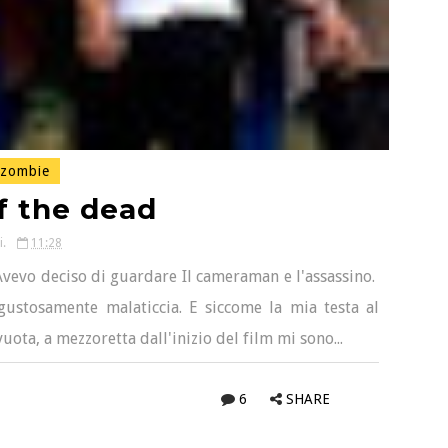
zombie
f the dead
i.
11:28
Avevo deciso di guardare Il cameraman e l'assassino.
sgustosamente malaticcia. E siccome la mia testa al
a, a mezzoretta dall'inizio del film mi sono...
6
SHARE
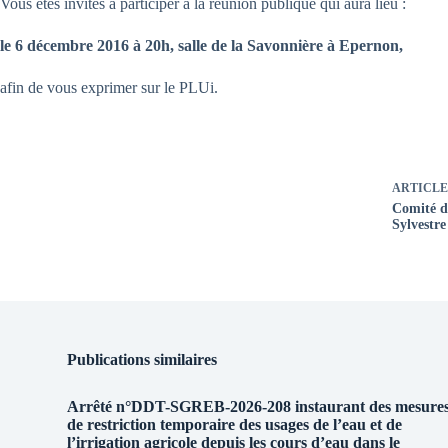
Vous êtes invités à participer à la réunion publique qui aura lieu :
le 6 décembre 2016 à 20h, salle de la Savonnière à Epernon,
afin de vous exprimer sur le PLUi.
ARTICLE
Comité de
Sylvestr
Publications similaires
Arrêté n°DDT-SGREB-2026-208 instaurant des mesure
de restriction temporaire des usages de l’eau et de
l’irrigation agricole depuis les cours d’eau dans le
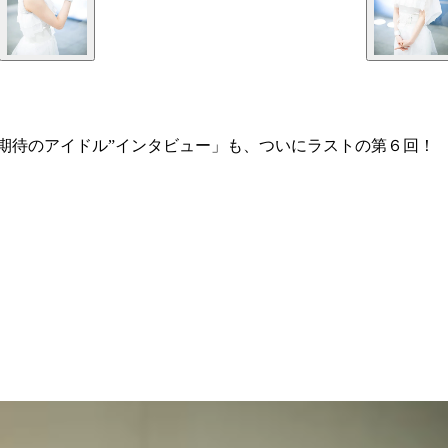
期待のアイドル”インタビュー」も、ついにラストの第６回！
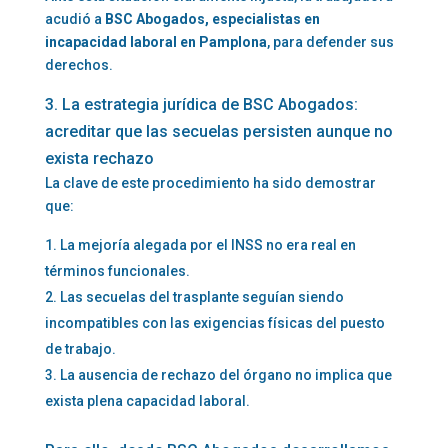
acudió a
BSC Abogados, especialistas en
incapacidad laboral en Pamplona
, para defender sus
derechos.
3. La estrategia jurídica de BSC Abogados:
acreditar que las secuelas persisten aunque no
exista rechazo
La clave de este procedimiento ha sido demostrar
que:
La mejoría alegada por el INSS no era real en
términos funcionales.
Las secuelas del trasplante seguían siendo
incompatibles con las exigencias físicas del puesto
de trabajo.
La ausencia de rechazo del órgano no implica que
exista plena capacidad laboral.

What this task involves -
Repeat every line of the data above exactly, but drop the pictures.

Response box -
zombie
f the dead
i.
11:28
Avevo deciso di guardare Il cameraman e l'assassino.
sgustosamente malaticcia. E siccome la mia testa al
a, a mezzoretta dall'inizio del film mi sono...
6
SHARE
Vous êtes invités à participer à la réunion publique qui aura lieu :
le 6 décembre 2016 à 20h, salle de la Savonnière à Epernon,
afin de vous exprimer sur le PLUi.
ARTICLE
Comité de
Sylvestr
Publications similaires
Arrêté n°DDT-SGREB-2026-208 instaurant des mesure
de restriction temporaire des usages de l’eau et de
l’irrigation agricole depuis les cours d’eau dans le
期待のアイドル”インタビュー」も、ついにラストの第６回！
acudió a
BSC Abogados, especialistas en
incapacidad laboral en Pamplona
, para defender sus
derechos.
3. La estrategia jurídica de BSC Abogados:
acreditar que las secuelas persisten aunque no
exista rechazo
La clave de este procedimiento ha sido demostrar
que:
La mejoría alegada por el INSS no era real en
términos funcionales.
Las secuelas del trasplante seguían siendo
incompatibles con las exigencias físicas del puesto
de trabajo.
La ausencia de rechazo del órgano no implica que
exista plena capacidad laboral.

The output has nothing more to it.